Hacibey Ibrahim, Kaba Esat
Department of Urology, Basaksehir Çam and Sakura City Hospital, Istanbul, Turkey.
Department of Radiology, Recep Tayyip Erdogan University, Rize, Turkey.
Radiologie (Heidelb). 2025 Aug 24. doi: 10.1007/s00117-025-01499-x.
The Bosniak classification system is widely used to assess malignancy risk in renal cystic lesions, yet inter-observer variability poses significant challenges. Large language models (LLMs) may offer a standardized approach to classification when provided with textual descriptions, such as those found in radiology reports.
This study evaluated the performance of five LLMs-GPT‑4 (ChatGPT), Gemini, Copilot, Perplexity, and NotebookLM-in classifying renal cysts based on synthetic textual descriptions mimicking CT report content.
A synthetic dataset of 100 diagnostic scenarios (20 cases per Bosniak category) was constructed using established radiological criteria. Each LLM was evaluated using zero-shot and few-shot prompting strategies, while NotebookLM employed retrieval-augmented generation (RAG). Performance metrics included accuracy, sensitivity, and specificity. Statistical significance was assessed using McNemar's and chi-squared tests.
GPT‑4 achieved the highest accuracy (87% zero-shot, 99% few-shot), followed by Copilot (81-86%), Gemini (55-69%), and Perplexity (43-69%). NotebookLM, tested only under RAG conditions, reached 87% accuracy. Few-shot learning significantly improved performance (p < 0.05). Classification of Bosniak IIF lesions remained challenging across models.

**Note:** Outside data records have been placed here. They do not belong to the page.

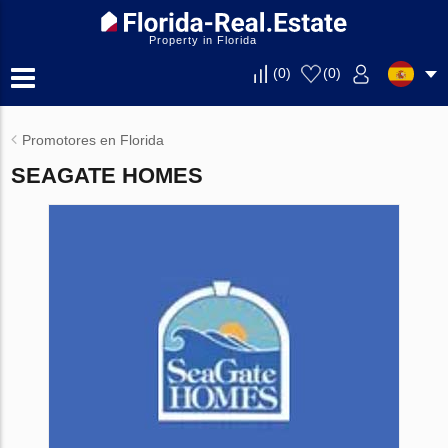
Property in Florida
(
0
)
(
0
)
Promotores en Florida
SEAGATE HOMES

When provided with well-structured textual descriptions, LLMs can accurately classify renal cysts. Few-shot prompting significantly enhances performance. However, persistent difficulties in classifying borderline lesions such as Bosniak IIF highlight the need for further refinement and real-world validation.
博斯尼亚克分类系统广泛用于评估肾囊性病变的恶性风险,但观察者间的差异带来了重大挑战。当提供文本描述(如放射学报告中的描述)时,大语言模型(LLMs)可能会提供一种标准化的分类方法。
本研究评估了五种大语言模型——GPT-4(ChatGPT)、Gemini、Copilot、Perplexity和NotebookLM——基于模拟CT报告内容的合成文本描述对肾囊肿进行分类的性能。
使用既定的放射学标准构建了一个包含100个诊断场景(每个博斯尼亚克类别20例)的合成数据集。每个大语言模型使用零样本和少样本提示策略进行评估,而NotebookLM采用检索增强生成(RAG)。性能指标包括准确性、敏感性和特异性。使用麦克尼马尔检验和卡方检验评估统计学意义。
GPT-4的准确性最高(零样本时为87%,少样本时为99%),其次是Copilot(81%-86%)、Gemini(55%-69%)和Perplexity(43%-69%)。仅在RAG条件下测试的NotebookLM的准确性达到87%。少样本学习显著提高了性能(p<0.05)。博斯尼亚克IIF病变的分类在各模型中仍然具有挑战性。
当提供结构良好的文本描述时,大语言模型可以准确地对肾囊肿进行分类。少样本提示显著提高了性能。然而,对诸如博斯尼亚克IIF等临界病变进行分类时持续存在的困难凸显了进一步完善和进行现实世界验证的必要性。